ISLAMABAD: Former FBR chairman Shabbar Zaidi has said that Pakistan is facing a real risk of default in the next fiscal year if the country does not take the required steps to curtail imports of goods and services in the range of $7 billion.
He proposed a number of drastic steps including rationing of petrol and diesel for over 2000cc vehicles, closing down all shopping malls, and bazaars at 6:00pm, and traveling abroad by utilising dollars.
He said that those should be allowed to travel abroad, such as for performing Umra or Ziarat on frequent basis, who could arrange financing for purchasing tickets outside the country in order to save dollars.
“The risk of default may loom large in fiscal year 2023, so there is a need to curtail imports of both goods and services in the range of $5 billion and $2 billion respectively. Without saving dollars, we cannot avert default risks,” the FBR ex-chairman said when The News contacted him on Friday.
In his tweet on Friday, Shabbar stated, “When six months ago, I said the country is bankrupt, everybody criticised me. Now everything is clear. Our ancestors made this country & we will save it. I will soon give a comprehensive political, socio-economic roadmap for Pakistan. Just be honest”.
When this scribe contacted him on Friday night, he said that the economic challenge arose when the country’s current account deficit was envisaged in the range of $7 billion for the current fiscal year but now it was projected to go up to $17 billion at least by the end of the current fiscal year. He was of the view that he had analysed the situation six months back that the country’s trade gap on account of rising imports would become a challenge but nobody paid heed to it.
He said that Pakistan’s imports of $70 billion on account of goods is not sustainable, so there is a need to bring it down in the range of $60 to $65 billion. There is an urgent need to restrict the imports by $5 billion on immediate basis. On the other hand, the country’s imports of services stands in the range of $12 billion, so it should be reduced by $2 billon. “In totality, Pakistan needs curtailment of imports in the range of $7 billion in order to avert risk of insolvency on external account obligations,” he maintained.
The country’s sustainable level of import of goods should be maintained at $65 billion maximum and imports of services up to $10 billion and beyond these levels the risks of default would become imminent.

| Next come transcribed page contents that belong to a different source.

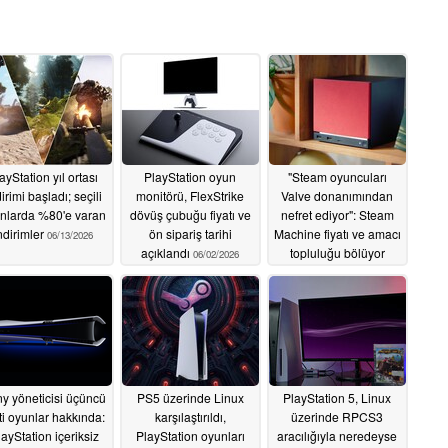
ayStation yıl ortası
PlayStation oyun
"Steam oyuncuları
irimi başladı; seçili
monitörü, FlexStrike
Valve donanımından
nlarda %80'e varan
dövüş çubuğu fiyatı ve
nefret ediyor": Steam
ndirimler
ön sipariş tarihi
Machine fiyatı ve amacı
06/13/2026
açıklandı
topluluğu bölüyor
06/02/2026
05/20/2026
y yöneticisi üçüncü
PS5 üzerinde Linux
PlayStation 5, Linux
ti oyunlar hakkında:
karşılaştırıldı,
üzerinde RPCS3
layStation içeriksiz
PlayStation oyunları
aracılığıyla neredeyse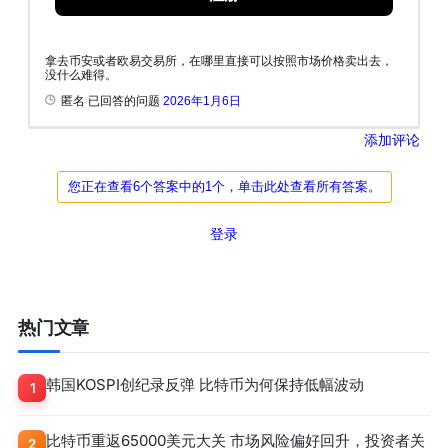
拿去币安或者欧易交易所，在哪里直接可以按照市场价格卖出去，
没什么难得。
匿名 已回答的问题
2026年1月6日
添加评论
您正在查看6个答案中的1个，单击此处查看所有答案。
登录
热门文章
韩国KOSPI创纪录反弹 比特币为何保持低幅波动
1
比特币重返65000美元大关 市场风险偏好回升，投资者关
2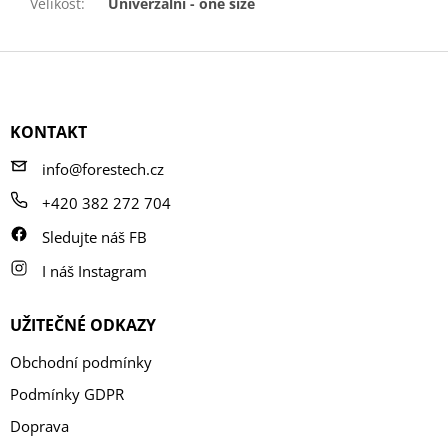
Velikost
:
Univerzální - one size
Z
á
p
a
KONTAKT
t
í
info@forestech.cz
+420 382 272 704
Sledujte náš FB
I náš Instagram
UŽITEČNÉ ODKAZY
Obchodní podmínky
Podmínky GDPR
Doprava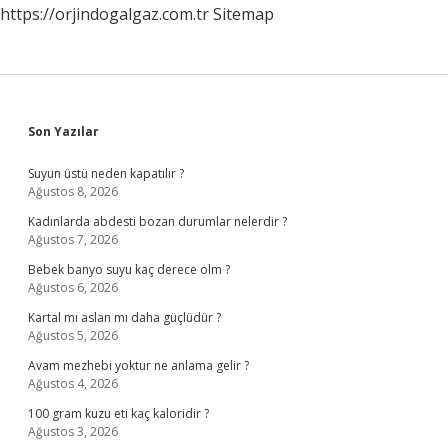
https://orjindogalgaz.com.tr
Sitemap
Sunexpress
Sidebar
Son Yazılar
Suyun üstü neden kapatılır ?
Ağustos 8, 2026
Kadınlarda abdesti bozan durumlar nelerdir ?
Ağustos 7, 2026
Bebek banyo suyu kaç derece olm ?
Ağustos 6, 2026
Kartal mı aslan mı daha güçlüdür ?
Ağustos 5, 2026
Avam mezhebi yoktur ne anlama gelir ?
Ağustos 4, 2026
100 gram kuzu eti kaç kaloridir ?
Ağustos 3, 2026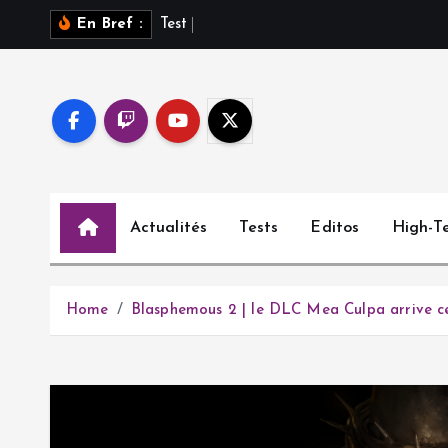
S
T
e
s
t
d
e
En Bref :
k
i
p
t
o
c
o
Actualités
Tests
Editos
High-T
n
t
e
n
Home
Blasphemous 2 | le DLC Mea Culpa arrive ce 
t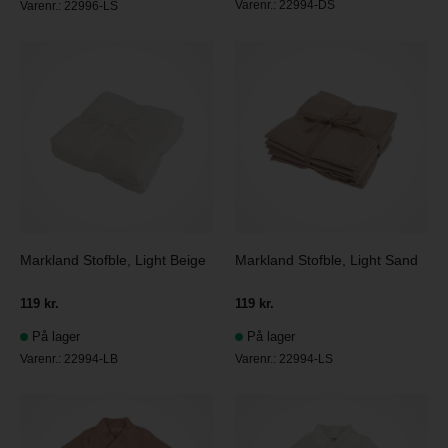
Varenr.:
22994-DS
Varenr.:
22996-LS
Markland Stofble, Light Beige
Markland Stofble, Light Sand
119 kr.
119 kr.
På lager
På lager
Varenr.:
22994-LB
Varenr.:
22994-LS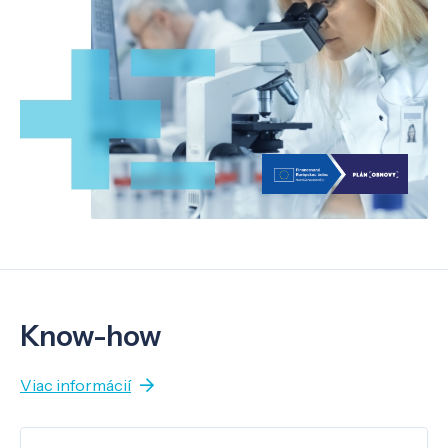
Know-how
Viac informácií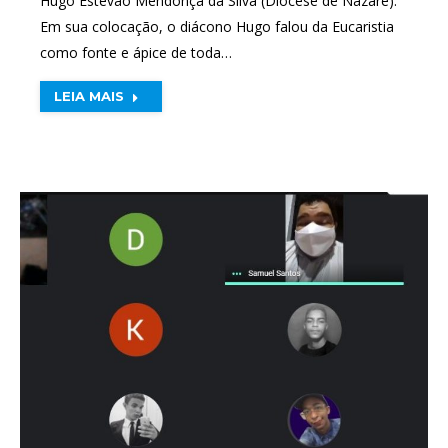
Hugo Estevão Mendonça da Silva (Diocese de Nazaré).
Em sua colocação, o diácono Hugo falou da Eucaristia
como fonte e ápice de toda…
LEIA MAIS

On exports, he said that the country’s exports could not go beyond $40 billion in four years period. So the strategy, he said, should be focused on curtailing imports on an immediate basis. He said that politicians found it hard to implement such harsh decisions because they were themselves enjoying all such luxuries of life through imports. But now there is a need to come above petty politics and save the country from default, he concluded.